##### Available data #####
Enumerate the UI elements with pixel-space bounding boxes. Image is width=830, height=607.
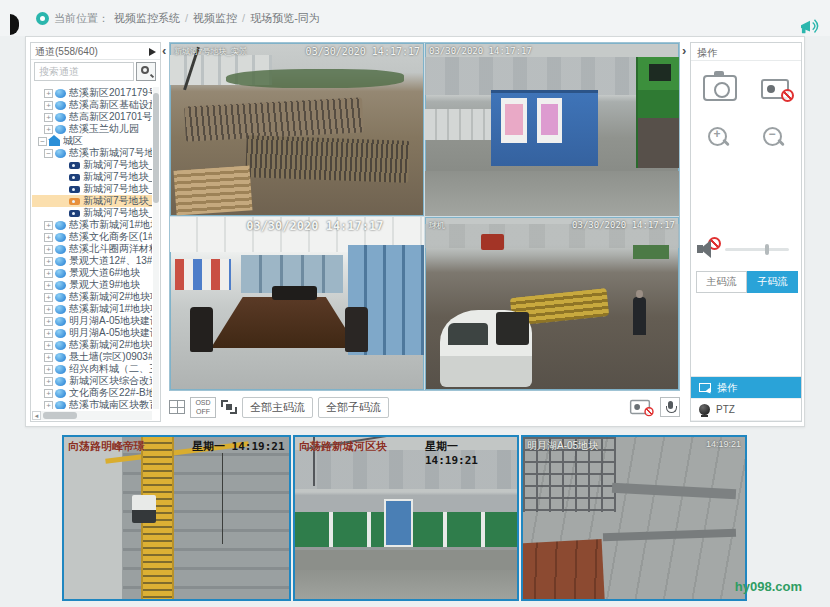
video-feed-4[interactable]: 球机 03/30/2020 14:17:17 [425, 217, 679, 390]
video-feed-3[interactable]: 03/30/2020 14:17:17 [170, 217, 424, 390]
snapshot-icon[interactable] [703, 75, 737, 101]
expand-toggle[interactable]: + [44, 389, 53, 398]
channel-icon [55, 353, 66, 362]
microphone-icon[interactable] [660, 397, 680, 417]
scene-fence [425, 109, 491, 140]
scene-wet-road [425, 171, 679, 216]
collapse-ops-arrow[interactable]: › [682, 45, 686, 57]
channel-icon [55, 305, 66, 314]
thumbnail-video-2[interactable]: 向荡路新城河区块 星期一 14:19:21 [293, 435, 519, 601]
expand-toggle[interactable]: + [44, 377, 53, 386]
timestamp-overlay: 03/30/2020 14:17:17 [306, 46, 420, 57]
video-feed-1[interactable]: 新城河7号地块_实景 03/30/2020 14:17:17 [170, 43, 424, 216]
expand-toggle[interactable]: + [44, 365, 53, 374]
scene-poster [541, 104, 559, 135]
tree-item[interactable]: + 慈溪市城南区块教育地块 [32, 399, 152, 409]
all-main-stream-button[interactable]: 全部主码流 [242, 397, 313, 418]
record-disabled-icon[interactable] [761, 79, 789, 99]
megaphone-icon[interactable] [798, 18, 822, 36]
scene-trees [226, 69, 404, 88]
zoom-in-icon[interactable]: + [708, 127, 730, 149]
scene-crane-cab [132, 495, 157, 523]
channel-icon [55, 245, 66, 254]
scene-truck-window [649, 64, 672, 81]
monitor-icon [699, 383, 711, 392]
expand-toggle[interactable]: + [44, 341, 53, 350]
ops-icon-row-2: + − [691, 127, 801, 149]
tree-horizontal-scrollbar[interactable]: ◂ [32, 411, 152, 420]
expand-toggle[interactable]: − [44, 149, 53, 158]
breadcrumb-prefix: 当前位置： [54, 11, 109, 26]
menu-item-ptz[interactable]: PTZ [691, 399, 801, 421]
expand-toggle[interactable]: + [44, 125, 53, 134]
search-button[interactable] [136, 62, 156, 81]
channel-icon [49, 140, 60, 146]
volume-slider-handle[interactable] [765, 244, 769, 255]
expand-toggle[interactable]: + [44, 353, 53, 362]
sub-stream-button[interactable]: 子码流 [747, 271, 798, 293]
menu-item-label: 操作 [717, 381, 737, 395]
scene-red-formwork [521, 539, 605, 601]
expand-toggle[interactable]: + [44, 305, 53, 314]
fullscreen-icon[interactable] [221, 400, 237, 414]
volume-slider[interactable] [725, 248, 789, 251]
scrollbar-thumb[interactable] [43, 412, 77, 419]
breadcrumb-link-system[interactable]: 视频监控系统 [114, 11, 180, 26]
expand-toggle[interactable]: + [44, 257, 53, 266]
expand-toggle[interactable]: + [44, 101, 53, 110]
thumbnail-video-1[interactable]: 向荡路明峰帝璟 星期一 14:19:21 [62, 435, 291, 601]
scene-open-hatch [496, 312, 529, 345]
osd-label-line1: OSD [195, 399, 210, 406]
tree-vertical-scrollbar[interactable] [153, 87, 159, 409]
expand-toggle[interactable]: + [44, 293, 53, 302]
channel-icon [55, 329, 66, 338]
thumbnail-time-overlay: 14:19:21 [706, 439, 741, 449]
scene-red-cab [481, 234, 504, 250]
video-grid: 新城河7号地块_实景 03/30/2020 14:17:17 03/30/202… [169, 42, 680, 391]
expand-toggle[interactable]: + [44, 89, 53, 98]
record-disabled-icon[interactable] [630, 400, 650, 414]
breadcrumb-link-monitor[interactable]: 视频监控 [193, 11, 237, 26]
layout-grid-icon[interactable] [169, 400, 185, 414]
camera-name-overlay: 新城河7号地块_实景 [174, 46, 247, 57]
main-panel: 通道(558/640) + 慈溪新区2017179号地块 + 慈溪高新区基础设施… [25, 36, 805, 427]
channel-search-row [31, 60, 160, 84]
channel-search-input[interactable] [34, 62, 134, 81]
timestamp-overlay: 03/30/2020 14:17:17 [429, 46, 532, 56]
zoom-out-icon[interactable]: − [763, 127, 785, 149]
expand-toggle[interactable]: − [38, 137, 47, 146]
ops-bottom-menu: 操作 PTZ [691, 376, 801, 421]
thumbnail-video-3[interactable]: 明月湖A-05地块 14:19:21 [521, 435, 747, 601]
watermark: hy098.com [735, 579, 802, 594]
volume-muted-icon[interactable] [697, 239, 719, 259]
plus-sign: + [712, 129, 723, 140]
channel-icon [55, 233, 66, 242]
breadcrumb-link-preview[interactable]: 现场预览-同为 [250, 11, 320, 26]
prohibited-badge [781, 89, 794, 102]
thumbnail-name-overlay: 向荡路明峰帝璟 [68, 439, 145, 454]
expand-toggle[interactable]: + [44, 113, 53, 122]
channel-icon [55, 221, 66, 230]
video-feed-2[interactable]: 03/30/2020 14:17:17 [425, 43, 679, 216]
main-stream-button[interactable]: 主码流 [696, 271, 747, 293]
all-sub-stream-button[interactable]: 全部子码流 [318, 397, 389, 418]
thumbnail-name-overlay: 向荡路新城河区块 [299, 439, 387, 454]
collapse-tree-arrow[interactable]: ‹ [162, 45, 166, 57]
scrollbar-thumb[interactable] [153, 93, 159, 203]
expand-toggle[interactable]: + [44, 329, 53, 338]
scroll-left-arrow[interactable]: ◂ [32, 411, 41, 420]
channel-icon [55, 389, 66, 398]
expand-toggle[interactable]: + [44, 245, 53, 254]
channel-icon [69, 174, 80, 181]
expand-toggle[interactable]: + [44, 401, 53, 410]
expand-toggle[interactable]: + [44, 317, 53, 326]
menu-item-operations[interactable]: 操作 [691, 377, 801, 399]
expand-toggle[interactable]: + [44, 281, 53, 290]
osd-toggle-button[interactable]: OSD OFF [190, 397, 216, 418]
expand-toggle[interactable]: + [44, 233, 53, 242]
tree-fold-icon[interactable] [149, 48, 156, 56]
tree-item[interactable]: + 慈溪玉兰幼儿园 [32, 123, 152, 135]
expand-toggle[interactable]: + [44, 269, 53, 278]
toolbar-right-group [626, 397, 680, 417]
expand-toggle[interactable]: + [44, 221, 53, 230]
#####
• What needs to be done: An exact transcription of the material is required, without any pictures.

• Response for this exercise:
Enumerate the UI elements with pixel-space bounding boxes. Image is width=830, height=607.
video-feed-4[interactable]: 球机 03/30/2020 14:17:17 [425, 217, 679, 390]
video-feed-3[interactable]: 03/30/2020 14:17:17 [170, 217, 424, 390]
snapshot-icon[interactable] [703, 75, 737, 101]
expand-toggle[interactable]: + [44, 389, 53, 398]
channel-icon [55, 353, 66, 362]
microphone-icon[interactable] [660, 397, 680, 417]
scene-fence [425, 109, 491, 140]
scene-wet-road [425, 171, 679, 216]
collapse-ops-arrow[interactable]: › [682, 45, 686, 57]
channel-icon [55, 305, 66, 314]
thumbnail-video-2[interactable]: 向荡路新城河区块 星期一 14:19:21 [293, 435, 519, 601]
expand-toggle[interactable]: + [44, 377, 53, 386]
timestamp-overlay: 03/30/2020 14:17:17 [306, 46, 420, 57]
video-feed-1[interactable]: 新城河7号地块_实景 03/30/2020 14:17:17 [170, 43, 424, 216]
expand-toggle[interactable]: + [44, 365, 53, 374]
scene-poster [541, 104, 559, 135]
tree-item[interactable]: + 慈溪市城南区块教育地块 [32, 399, 152, 409]
all-main-stream-button[interactable]: 全部主码流 [242, 397, 313, 418]
record-disabled-icon[interactable] [761, 79, 789, 99]
megaphone-icon[interactable] [798, 18, 822, 36]
scene-trees [226, 69, 404, 88]
zoom-in-icon[interactable]: + [708, 127, 730, 149]
scene-crane-cab [132, 495, 157, 523]
channel-icon [55, 245, 66, 254]
scene-truck-window [649, 64, 672, 81]
monitor-icon [699, 383, 711, 392]
expand-toggle[interactable]: + [44, 341, 53, 350]
ops-icon-row-2: + − [691, 127, 801, 149]
tree-horizontal-scrollbar[interactable]: ◂ [32, 411, 152, 420]
expand-toggle[interactable]: − [44, 149, 53, 158]
breadcrumb-prefix: 当前位置： [54, 11, 109, 26]
menu-item-ptz[interactable]: PTZ [691, 399, 801, 421]
expand-toggle[interactable]: + [44, 125, 53, 134]
search-button[interactable] [136, 62, 156, 81]
channel-icon [49, 140, 60, 146]
volume-slider-handle[interactable] [765, 244, 769, 255]
expand-toggle[interactable]: + [44, 353, 53, 362]
sub-stream-button[interactable]: 子码流 [747, 271, 798, 293]
menu-item-label: 操作 [717, 381, 737, 395]
scene-red-formwork [521, 539, 605, 601]
expand-toggle[interactable]: + [44, 305, 53, 314]
fullscreen-icon[interactable] [221, 400, 237, 414]
volume-slider[interactable] [725, 248, 789, 251]
scrollbar-thumb[interactable] [43, 412, 77, 419]
breadcrumb-link-system[interactable]: 视频监控系统 [114, 11, 180, 26]
expand-toggle[interactable]: + [44, 257, 53, 266]
expand-toggle[interactable]: + [44, 101, 53, 110]
thumbnail-video-1[interactable]: 向荡路明峰帝璟 星期一 14:19:21 [62, 435, 291, 601]
scene-open-hatch [496, 312, 529, 345]
osd-label-line1: OSD [195, 399, 210, 406]
tree-vertical-scrollbar[interactable] [153, 87, 159, 409]
expand-toggle[interactable]: + [44, 293, 53, 302]
channel-icon [55, 329, 66, 338]
thumbnail-time-overlay: 14:19:21 [706, 439, 741, 449]
scene-red-cab [481, 234, 504, 250]
video-grid: 新城河7号地块_实景 03/30/2020 14:17:17 03/30/202… [169, 42, 680, 391]
expand-toggle[interactable]: + [44, 89, 53, 98]
record-disabled-icon[interactable] [630, 400, 650, 414]
breadcrumb-link-monitor[interactable]: 视频监控 [193, 11, 237, 26]
layout-grid-icon[interactable] [169, 400, 185, 414]
camera-name-overlay: 新城河7号地块_实景 [174, 46, 247, 57]
main-panel: 通道(558/640) + 慈溪新区2017179号地块 + 慈溪高新区基础设施… [25, 36, 805, 427]
channel-search-row [31, 60, 160, 84]
channel-search-input[interactable] [34, 62, 134, 81]
timestamp-overlay: 03/30/2020 14:17:17 [429, 46, 532, 56]
zoom-out-icon[interactable]: − [763, 127, 785, 149]
expand-toggle[interactable]: − [38, 137, 47, 146]
ops-bottom-menu: 操作 PTZ [691, 376, 801, 421]
thumbnail-video-3[interactable]: 明月湖A-05地块 14:19:21 [521, 435, 747, 601]
watermark: hy098.com [735, 579, 802, 594]
volume-muted-icon[interactable] [697, 239, 719, 259]
plus-sign: + [712, 129, 723, 140]
channel-icon [55, 233, 66, 242]
breadcrumb-link-preview[interactable]: 现场预览-同为 [250, 11, 320, 26]
prohibited-badge [781, 89, 794, 102]
thumbnail-name-overlay: 向荡路明峰帝璟 [68, 439, 145, 454]
expand-toggle[interactable]: + [44, 113, 53, 122]
channel-icon [55, 221, 66, 230]
video-feed-2[interactable]: 03/30/2020 14:17:17 [425, 43, 679, 216]
main-stream-button[interactable]: 主码流 [696, 271, 747, 293]
all-sub-stream-button[interactable]: 全部子码流 [318, 397, 389, 418]
thumbnail-name-overlay: 向荡路新城河区块 [299, 439, 387, 454]
collapse-tree-arrow[interactable]: ‹ [162, 45, 166, 57]
scrollbar-thumb[interactable] [153, 93, 159, 203]
expand-toggle[interactable]: + [44, 329, 53, 338]
scroll-left-arrow[interactable]: ◂ [32, 411, 41, 420]
channel-icon [55, 389, 66, 398]
expand-toggle[interactable]: + [44, 245, 53, 254]
channel-icon [69, 174, 80, 181]
expand-toggle[interactable]: + [44, 401, 53, 410]
expand-toggle[interactable]: + [44, 317, 53, 326]
menu-item-operations[interactable]: 操作 [691, 377, 801, 399]
expand-toggle[interactable]: + [44, 281, 53, 290]
osd-toggle-button[interactable]: OSD OFF [190, 397, 216, 418]
expand-toggle[interactable]: + [44, 233, 53, 242]
tree-fold-icon[interactable] [149, 48, 156, 56]
tree-item[interactable]: + 慈溪玉兰幼儿园 [32, 123, 152, 135]
expand-toggle[interactable]: + [44, 269, 53, 278]
toolbar-right-group [626, 397, 680, 417]
expand-toggle[interactable]: + [44, 221, 53, 230]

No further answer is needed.